В витринах попросторней царствовали «классные дамы» (шикарные мадемуазели постарше): на их светло-серых, темно-синих, сизо-голубых тонких шерстяных платьях красовались овальные серебряные медальоны, а прямые, гордые, как у балерин, плечи были смягчены пуховыми пелеринами – или узорчатыми вязаными шалями цвета слоновой кости. (Для меня как завуча допускался меховой палантин зимой – и боа летом.)
Прически у большинства гимназисток ограничивались косами – правда, косами прелестнейшими (главным образом, поддельными: на фоне остальной натуральности эта фальшь казалась откровенно развратной и срабатывала разяще-возбуждающе); косы были убраны в «корзиночки» или «веночки». Мои наиболее «эмансипированные» девочки (безгрудые, узкобедрые, голенастые) щеголяли стрижками относительно позднего времени – bubi– kopf, à la garcon. «Классные дамы» имели право демонстрировать тугие тяжелые узлы на затылке, а также высокие взбитые прически (тоже из откровенно-фальшивых – рыжих, каштановых, смоляных, белокурых, пепельных – возбуждающе-фальшивых волос).
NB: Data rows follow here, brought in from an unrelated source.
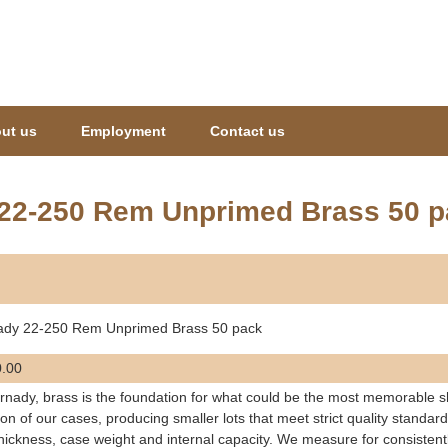
Jump to navigation
ut us
Employment
Contact us
22-250 Rem Unprimed Brass 50 p
ady 22-250 Rem Unprimed Brass 50 pack
.00
rnady, brass is the foundation for what could be the most memorable sho
ion of our cases, producing smaller lots that meet strict quality standar
thickness, case weight and internal capacity. We measure for consistent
Клиент выбирал себе приглянувшуюся гимназисточку и, в интимной обстановке, напрочь позабыв о зове (зуде) своей (словно бы чуждой) плоти, свободно изливался в жалобах о жлобе-боссе, прижимистой жене, стервозной любовнице, тупом и деспотичном лендлорде, неподъемных долгах, отбившихся от рук детях – далее по списку. Облегченный, обновленный, словно умытый райской росой, рожденный заново, он пил крепкий чай со свежими печеньями, которыми очаровательно потчевала его моя подопечная куколка. В непринужденный момент, по-домашнему постучавшись, с солнечной улыбкой и ямочками на щеках вплывала в альков (заранее выбранная клиентом) зрелая дама – классная во всех отношениях. И гимназистка, встав возле небольшой учебной доски, начинала отчеканивать ей назубок историю жизни клиента, отвечать на ее вопросы, заполнять сравнительные таблицы, цветными мелками вычерчивать диаграммы... Клиент, сраженный двойным вниманием, исходившим от удвоенной красоты, получал в качестве бонуса открытие чакры Сахасрара, куда происходила эманация Божественной Любви.
Мне могут возразить: это был не бордель, а пункт изысканной психотерапевтической помощи. Ну уж нет, господа! Психотерапевт не слушает, а мои девочки всерьез впитывали каждое слово клиента; психотерапевт бывает, мягко говоря, самой разной наружности, а мои отборные куколки были все до одной прехорошенькие. Девочкам, кроме того, вменялось целовать клиента, обнимать его, нежно поглаживать по головушке, утирать слезы и нос; они могли, в уместной психологической ситуации, станцевать для него, спеть, рассказать смешную историю, сбацать что-нибудь на клавикордах или гитаре... И вот это сочетание красоты – с чуткостью, нежностью, добротой, обаянием – образовывало в подсознании клиента такой нерасторжимый узел, что он, клиент то есть, и думать забывал о традиционных проститутках.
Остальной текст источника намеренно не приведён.